我们可以运行源码,查看他的方法执行顺序加以验证
static void load_categories_nolock(header_info *hi) {
bool hasClassProperties = hi->info()->hasCategoryClassProperties();
size_t count;
/// C++ block
auto processCatlist = [&](category_t * const *catlist) {
for (unsigned i = 0; i < count; i++) {
category_t *cat = catlist[i];
Class cls = remapClass(cat->cls);
locstamped_category_t lc{cat, hi};
if (!cls) {
// Category's target class is missing (probably weak-linked).
// Ignore the category.
if (PrintConnecting) {
_objc_inform("CLASS: IGNORING category \\?\\?\\?(%s) %p with "
"missing weak-linked target class",
cat->name, cat);
}
continue;
}
// Process this category.
if (cls->isStubClass()) { //是否是基类rootClass
// Stub classes are never realized.

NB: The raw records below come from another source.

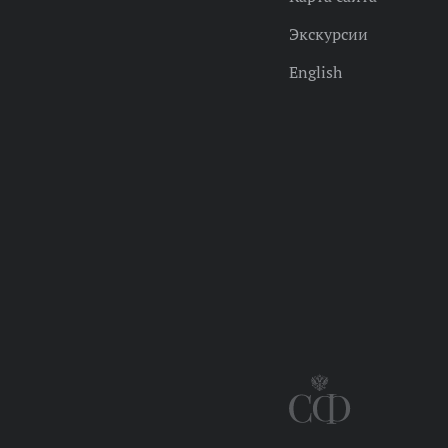
Экскурсии
English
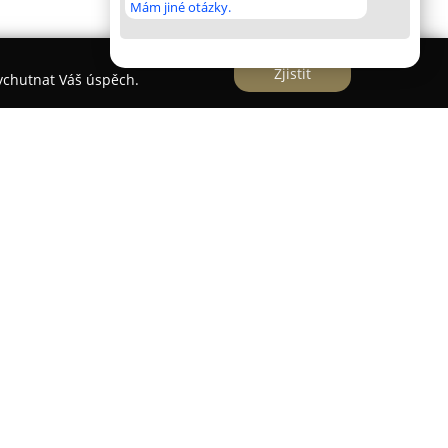
Mám jiné otázky.
Zjistit
vychutnat Váš úspěch.
a zakázkovou výrobu nábytku s důrazem na
ž poskytuje možnost individuálních realizací pro
ž patnácti lety zkušeností nabízí společnost
k jednotlivé solitérní kusy nábytku, tak kompletní
rnuje také stavební práce. Výrobní proces využívá
u masivní dřevo nebo lamino, a zaměřuje se na
stupů.
oří kuchyňské linky, vestavěné a šatní skříně,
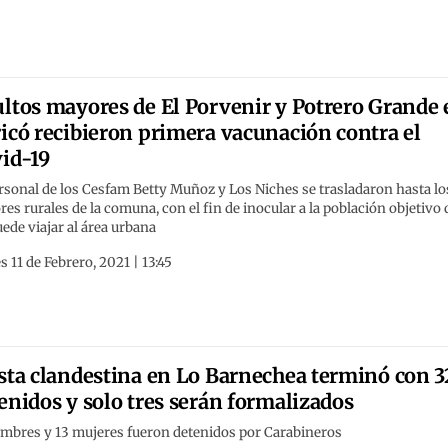
ltos mayores de El Porvenir y Potrero Grande 
icó recibieron primera vacunación contra el
id-19
rsonal de los Cesfam Betty Muñoz y Los Niches se trasladaron hasta lo
res rurales de la comuna, con el fin de inocular a la población objetivo
ede viajar al área urbana
s 11 de Febrero, 2021 | 13:45
sta clandestina en Lo Barnechea terminó con 3
enidos y solo tres serán formalizados
ombres y 13 mujeres fueron detenidos por Carabineros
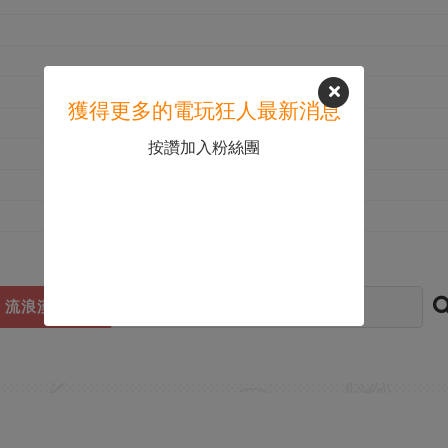
獲得更多的電玩狂人最新消息
按讚加入粉絲團
流浪漢模擬器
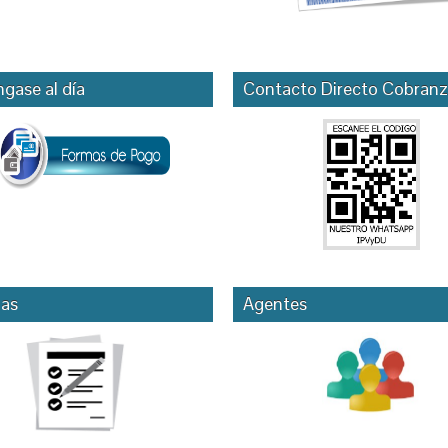
gase al día
Contacto Directo Cobranz
as
Agentes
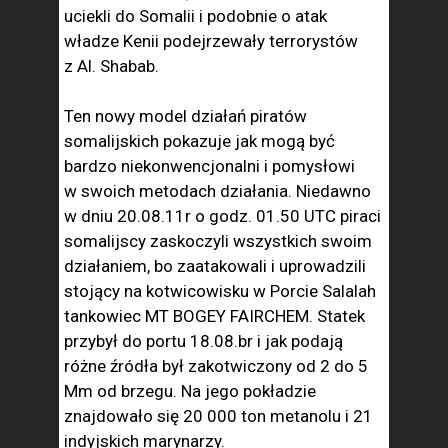
uciekli do Somalii i podobnie o atak
władze Kenii podejrzewały terrorystów
z Al. Shabab.
Ten nowy model działań piratów
somalijskich pokazuje jak mogą być
bardzo niekonwencjonalni i pomysłowi
w swoich metodach działania. Niedawno
w dniu 20.08.11r o godz. 01.50 UTC piraci
somalijscy zaskoczyli wszystkich swoim
działaniem, bo zaatakowali i uprowadzili
stojący na kotwicowisku w Porcie Salalah
tankowiec MT BOGEY FAIRCHEM. Statek
przybył do portu 18.08.br i jak podają
różne źródła był zakotwiczony od 2 do 5
Mm od brzegu. Na jego pokładzie
znajdowało się 20 000 ton metanolu i 21
indyjskich marynarzy.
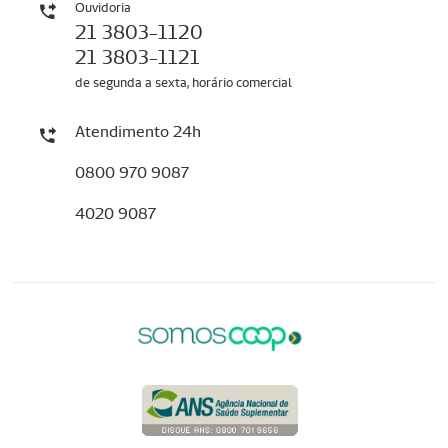
Ouvidoria
21 3803-1120
21 3803-1121
de segunda a sexta, horário comercial
Atendimento 24h
0800 970 9087
4020 9087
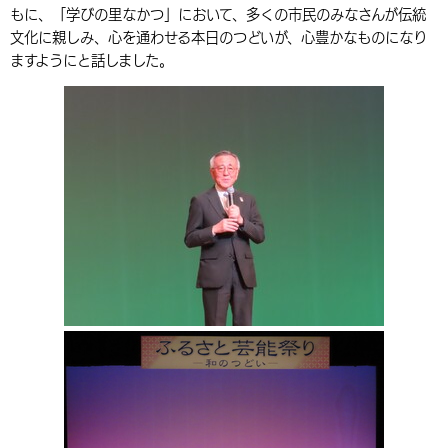
もに、「学びの里なかつ」において、多くの市民のみなさんが伝統
環境・衛生
生涯学習・スポーツ・人権
都市整備
手当・助成
健康・医療
観光なび
スポットを探す
市政情報
中国語（繁体字）
韓国語（한국어）
文化に親しみ、心を通わせる本日のつどいが、心豊かなものになり
ますようにと話しました。
選挙
外国人の方向け情報
相談・支援・情報
計画・施策
遊ぶ・体験する
グルメ・食べる
中津市について
市役所の紹介
組織案内
買う・おみやげ
四季のイベント・祭り
地方創生・地域活性化
広報・広聴
移住・定住
行政・計画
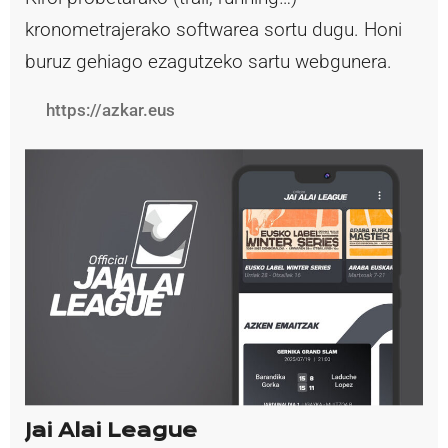
kronometrajerako softwarea sortu dugu. Honi
buruz gehiago ezagutzeko sartu webgunera.
https://azkar.eus
Jai Alai League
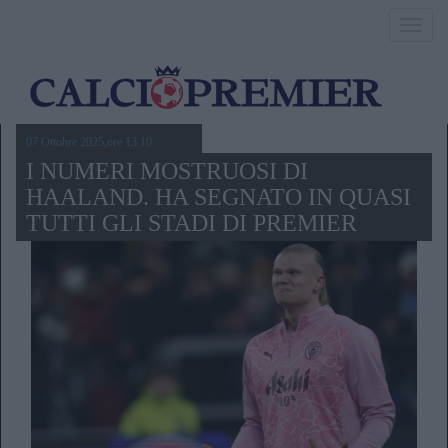
Toggl
navig
07 Ottobre 2025,ore 13.10
I NUMERI MOSTRUOSI DI
HAALAND. HA SEGNATO IN QUASI
TUTTI GLI STADI DI PREMIER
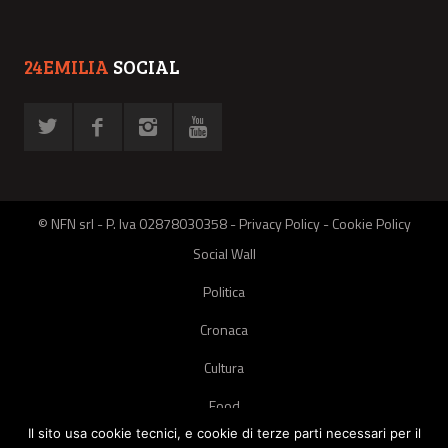
24EMILIA
SOCIAL
© NFN srl - P. Iva 02878030358 -
Privacy Policy
-
Cookie Policy
Social Wall
Politica
Cronaca
Cultura
Food
Il sito usa cookie tecnici, e cookie di terze parti necessari per il
Green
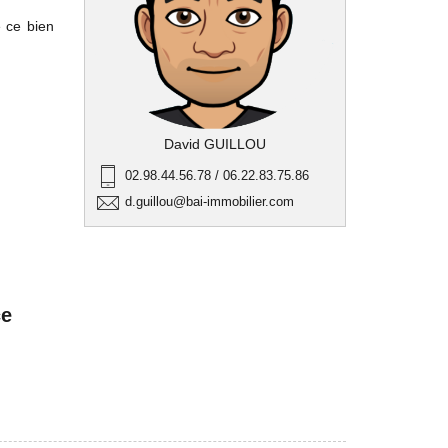
 ce bien
David GUILLOU
02.98.44.56.78 / 06.22.83.75.86
d.guillou@bai-immobilier.com
ce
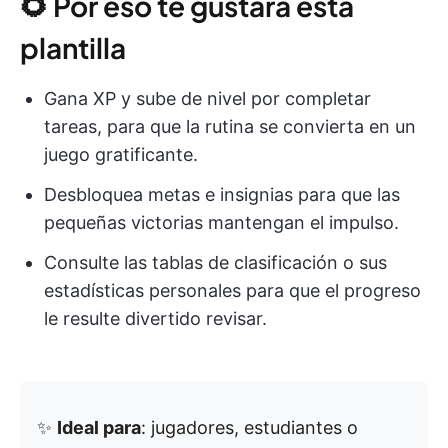
🌻 Por eso te gustará esta
plantilla
Gana XP y sube de nivel por completar
tareas, para que la rutina se convierta en un
juego gratificante.
Desbloquea metas e insignias para que las
pequeñas victorias mantengan el impulso.
Consulte las tablas de clasificación o sus
estadísticas personales para que el progreso
le resulte divertido revisar.
✨
Ideal para
: jugadores, estudiantes o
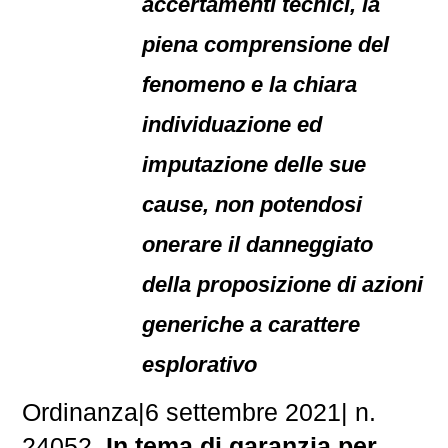
accertamenti tecnici, la
piena comprensione del
fenomeno e la chiara
individuazione ed
imputazione delle sue
cause, non potendosi
onerare il danneggiato
della proposizione di azioni
generiche a carattere
esplorativo
Ordinanza|6 settembre 2021| n.
24052.
In tema di garanzia per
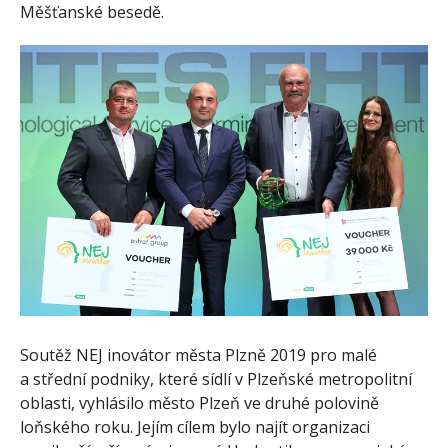
Měšťanské besedě.
Soutěž NEJ inovátor města Plzně 2019 pro malé
a střední podniky, které sídlí v Plzeňské metropolitní
oblasti, vyhlásilo město Plzeň ve druhé polovině
loňského roku. Jejím cílem bylo najít organizaci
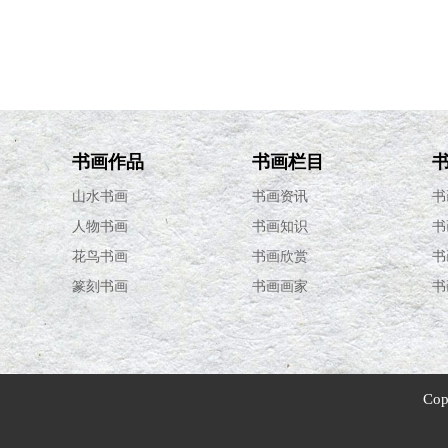
·
版画的起源
书画作品
书画栏目
山水书画
书画资讯
书
人物书画
书画知识
书
花鸟书画
书画欣赏
书
篆刻书画
书画画家
书
Cop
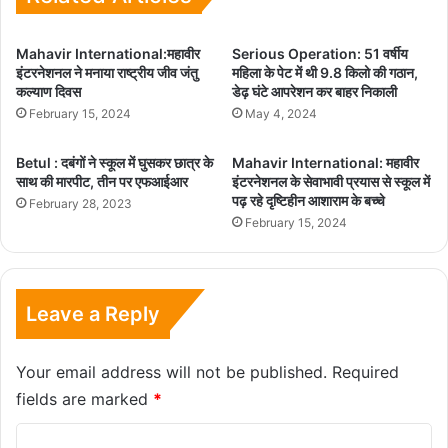
Mahavir International:महावीर
Serious Operation: 51 वर्षीय
इंटरनेशनल ने मनाया राष्ट्रीय जीव जंतु
महिला के पेट में थी 9.8 किलो की गठान,
कल्याण दिवस
डेढ़ घंटे आपरेशन कर बाहर निकाली
February 15, 2024
May 4, 2024
Betul : दबंगों ने स्कूल में घुसकर छात्र के
Mahavir International: महावीर
साथ की मारपीट, तीन पर एफआईआर
इंटरनेशनल के सेवाभावी प्रयास से स्कूल में
पढ़ रहे दृष्टिहीन आशाराम के बच्चे
February 28, 2023
February 15, 2024
Leave a Reply
Your email address will not be published.
Required
fields are marked
*
C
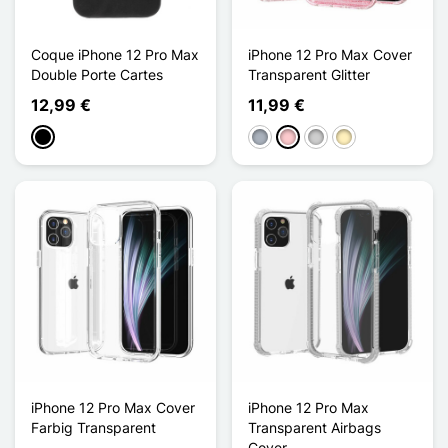
Coque iPhone 12 Pro Max
iPhone 12 Pro Max Cover
Double Porte Cartes
Transparent Glitter
12,99 €
11,99 €
Schwarz
Grau
Pink
Silber
Golden
iPhone 12 Pro Max Cover
iPhone 12 Pro Max
Farbig Transparent
Transparent Airbags
Cover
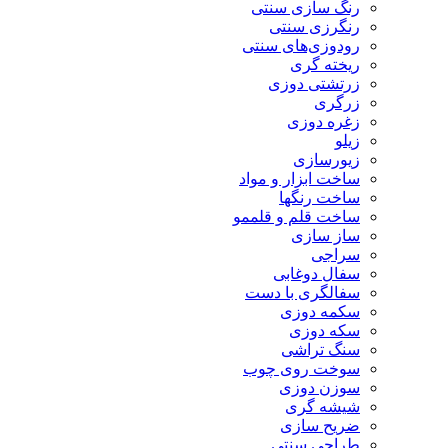
رنگ سازی سنتی
رنگرزی سنتی
رودوزی‌های سنتی
ریخته گری
زرتشتی دوزی
زرگری
زغره دوزی
زیلو
زیورسازی
ساخت ابزار و مواد
ساخت رنگها
ساخت قلم و قلممو
ساز سازی
سراجی
سفال دوغابی
سفالگری با دست
سکمه دوزی
سکه دوزی
سنگ تراشی
سوخت روی چوب
سوزن دوزی
شیشه گری
ضریح سازی
طراحی سنتی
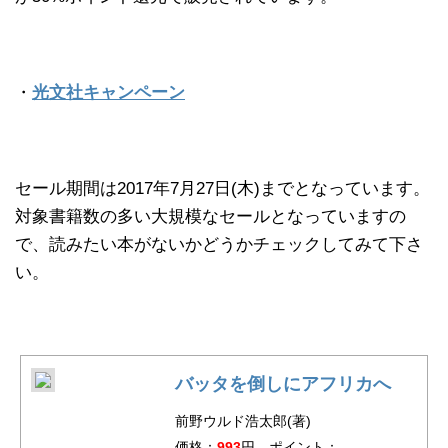
・
光文社キャンペーン
セール期間は2017年7月27日(木)までとなっています。
対象書籍数の多い大規模なセールとなっていますの
で、読みたい本がないかどうかチェックしてみて下さ
い。
バッタを倒しにアフリカへ
前野ウルド浩太郎(著)
価格：
993
円 ポイント：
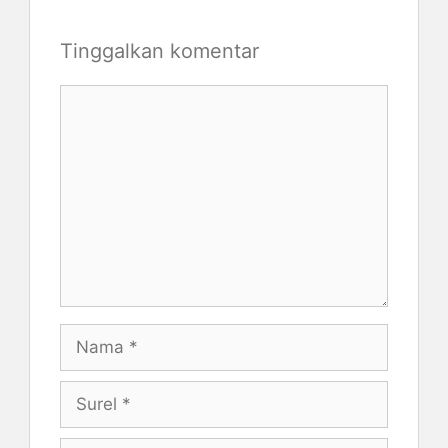
Tinggalkan komentar
Komentar
Nama
Surel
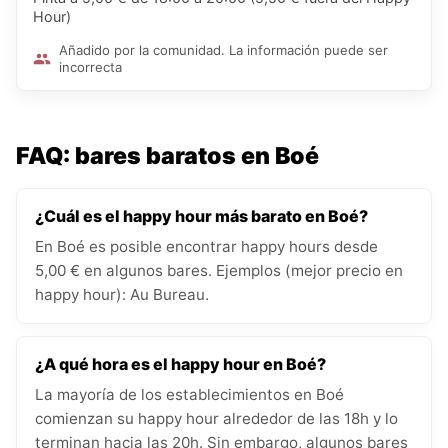
Hour)
Añadido por la comunidad. La información puede ser
incorrecta
FAQ: bares baratos en Boé
¿Cuál es el happy hour más barato en Boé?
En Boé es posible encontrar happy hours desde
5,00 € en algunos bares. Ejemplos (mejor precio en
happy hour): Au Bureau.
¿A qué hora es el happy hour en Boé?
La mayoría de los establecimientos en Boé
comienzan su happy hour alrededor de las 18h y lo
terminan hacia las 20h. Sin embargo, algunos bares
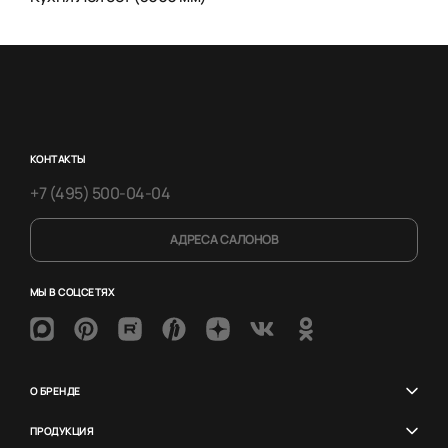
КОНТАКТЫ
+7 (495) 500-04-04
АДРЕСА САЛОНОВ
МЫ В СОЦСЕТЯХ
О БРЕНДЕ
ПРОДУКЦИЯ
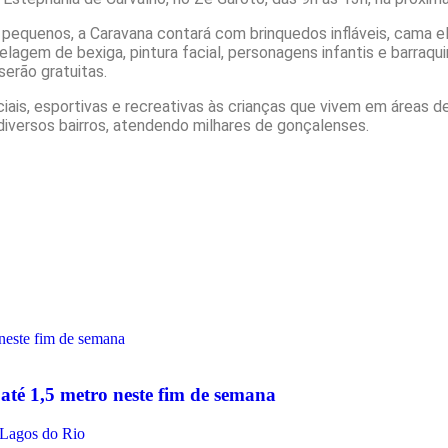
pequenos, a Caravana contará com brinquedos infláveis, cama elá
odelagem de bexiga, pintura facial, personagens infantis e barra
serão gratuitas.
ciais, esportivas e recreativas às crianças que vivem em áreas de
 diversos bairros, atendendo milhares de gonçalenses.
até 1,5 metro neste fim de semana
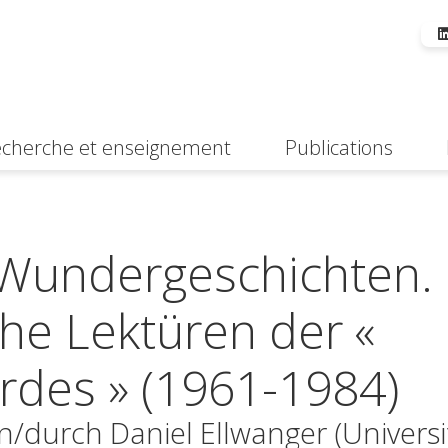
cherche et enseignement
Publications
Suche
 Wundergeschichten.
che Lektüren der «
rdes » (1961-1984)
n/durch Daniel Ellwanger (Universi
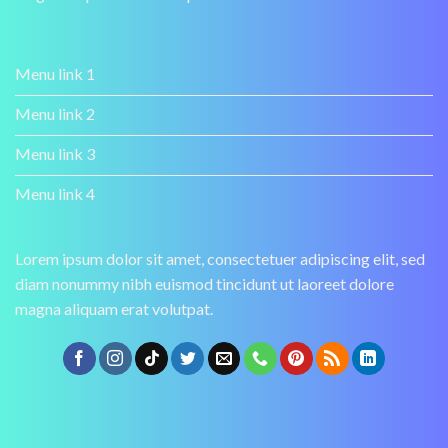
Menu link 1
Menu link 2
Menu link 3
Menu link 4
Lorem ipsum dolor sit amet, consectetuer adipiscing elit, sed
diam nonummy nibh euismod tincidunt ut laoreet dolore
magna aliquam erat volutpat.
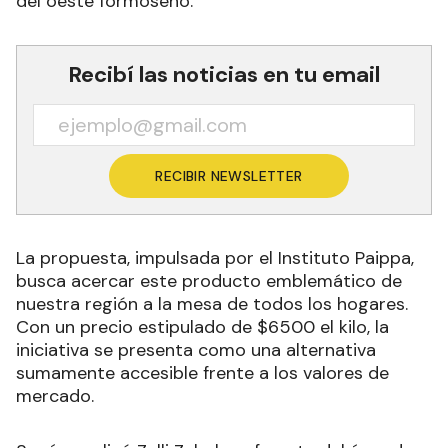
del oeste formoseño.
Recibí las noticias en tu email
RECIBIR NEWSLETTER
La propuesta, impulsada por el Instituto Paippa,
busca acercar este producto emblemático de
nuestra región a la mesa de todos los hogares.
Con un precio estipulado de $6500 el kilo, la
iniciativa se presenta como una alternativa
sumamente accesible frente a los valores de
mercado.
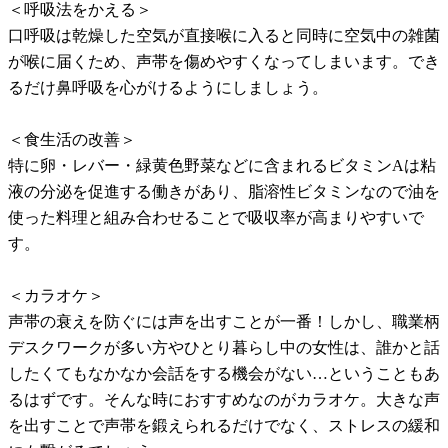
＜呼吸法をかえる＞
口呼吸は乾燥した空気が直接喉に入ると同時に空気中の雑菌
が喉に届くため、声帯を傷めやすくなってしまいます。でき
るだけ鼻呼吸を心がけるようにしましょう。
＜食生活の改善＞
特に卵・レバー・緑黄色野菜などに含まれるビタミンAは粘
液の分泌を促進する働きがあり、脂溶性ビタミンなので油を
使った料理と組み合わせることで吸収率が高まりやすいで
す。
＜カラオケ＞
声帯の衰えを防ぐには声を出すことが一番！しかし、職業柄
デスクワークが多い方やひとり暮らし中の女性は、誰かと話
したくてもなかなか会話をする機会がない…ということもあ
るはずです。そんな時におすすめなのがカラオケ。大きな声
を出すことで声帯を鍛えられるだけでなく、ストレスの緩和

Stub classes
// don't know their metaclass until they're
// initialized, so we have to add categories with
// class methods or properties to the stub itself.
// methodizeClass() will find them and add them to
// the metaclass as appropriate.
if (cat->instanceMethods ||
cat->protocols ||
cat->instanceProperties ||
cat->classMethods ||
cat->protocols ||
(hasClassProperties && cat->_classProperties))
{
objc::unattachedCategories.addForClass(lc, cls);
}
} else {
// First, register the category with its target class.
// Then, rebuild the class's method lists (etc) if
// the class is realized.
// 实例方法
if (cat->instanceMethods || cat->protocols
|| cat->instanceProperties)
{
if (cls->isRealized()) {//若cls已经初始化了,则重新编译该类的方法列表
attachCategories(cls, &lc, 1, ATTACH_EXISTING);
} else {
// 调用unattachedCategories 类的addForClass方法
// 注册分类并将其加入到当前class
objc::unattachedCategories.addForClass(lc, cls);
}
}
// 类方法
if (cat->classMethods || cat->protocols
|| (hasClassProperties && cat->_classProperties))
{
if (cls->ISA()->isRealized()) {
attachCategories(cls->ISA(), &lc, 1, ATTACH_EXISTING | ATTACH_METACLASS);
} else {
objc::unattachedCategories.addForClass(lc, cls->ISA());
}
}
}
}
};
/// 执行block
processCatlist(hi->catlist(&count));
processCatlist(hi->catlist2(&count));
}
// Attach method lists and properties and protocols from categories to a class.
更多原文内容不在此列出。